Update Dec 2018: been a while! I re-read the discussion here and it is making more sense. I can also implement the algorithm. :-) Thank goodness for Berkeley's DeepRL course.

Also, if you're still confused by why Q-Learning overestimates values, the simplest way is probably to write down both updates carefully, and then reasoning about what happens when we take the max values. In normal DQN, we take the max action over the target net, and in double DQN, we take a value that has to have a Q-value less than or equal to that quantity since the action is chosen by the other network.

Main Idea

In vanilla Q-learning (including parameterized variants like DQN), values of Q(s,a) are systematically overestimated. By doing DDQN, they can mitigate these overestimates.
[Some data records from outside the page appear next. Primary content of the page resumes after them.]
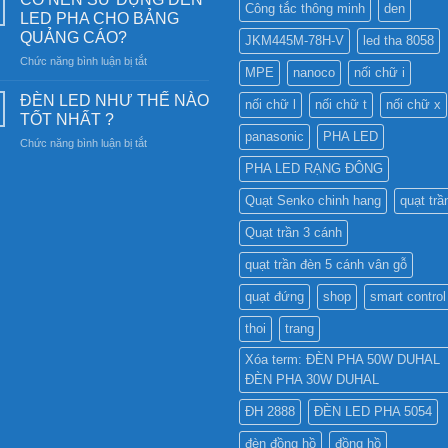
Công tắc thông minh
den
nên
công
LED PHA CHO BẢNG
chọn
nghệ
QUẢNG CÁO?
JKM445M-78H-V
led tha 8058
Đèn
chiếu
ở
Chức năng bình luận bị tắt
Ray
sáng
MPE
nanoco
nối chữ i
CÓ
Nam
bền
NÊN
Châm
ĐÈN LED NHƯ THẾ NÀO
vững
nối chữ l
nối chữ t
nối chữ x
SỬ
6SS-
TỐT NHẤT ?
DỤNG
CR?
panasonic
PHA LED
ở
Chức năng bình luận bị tắt
ĐÈN
ĐÈN
LED
PHA LED RẠNG ĐÔNG
LED
PHA
NHƯ
CHO
Quạt Senko chinh hang
quạt trầ
THẾ
BẢNG
NÀO
QUẢNG
Quạt trần 3 cánh
TỐT
CÁO?
NHẤT
quạt trần đèn 5 cánh vân gỗ
?
quạt đứng
shop
smart control
thoi
trang
Xóa term: ĐÈN PHA 50W DUHAL
ĐÈN PHA 30W DUHAL
ĐH 2888
ĐÈN LED PHA 5054
đèn đồng hồ
đồng hồ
The result is not only more accurate Q(s,a) values, but also faster convergence and better overall performance on Atari 2600 games.

Specific update rules:

  • Normal: Y(t) = R(t+1) + gamma * max_a Q_theta(s(t+1),a)
  • Double: Y(t) = R(t+1) + Q_theta(s(t+1), argmax_a Q_phi(s(t+1),a))

(where phi is another set of parameters like theta)

For DDQN in particular, the second set of parameters is from ... drum roll the target network!! Yeah, that should have been obvious in hindsight.

Another nice contribution of the paper is some brief theoretical analysis on how estimation error leads to over-optimism. I might want to take another look at this again. Figure 1 might be useful to think about; they rely on Q(s,a) = V_opt(s) + eps where eps is Gaussian noise representing value function estimation errors.

Quick pointers:

  • Why overestimate? Because Q-learning relies on learning a policy indirectly where we define the relationship of ideal Q-values as Q(s,a) = r + gamma * max_a Q(s',a') and the "maximum" operator means it's overly optimistic.

  • It might be OK to overestimate values. Why? For instance, suppose we have six actions and given a state s, if we overestimate Q(s, a_i) by a value of 1 for all six actions, then it doesn't matter! We would still pick the correct action. Thus, uniform overestimation does not appear to be a problem. The issue here, of course, is that Q-learning does not uniformly overestimate.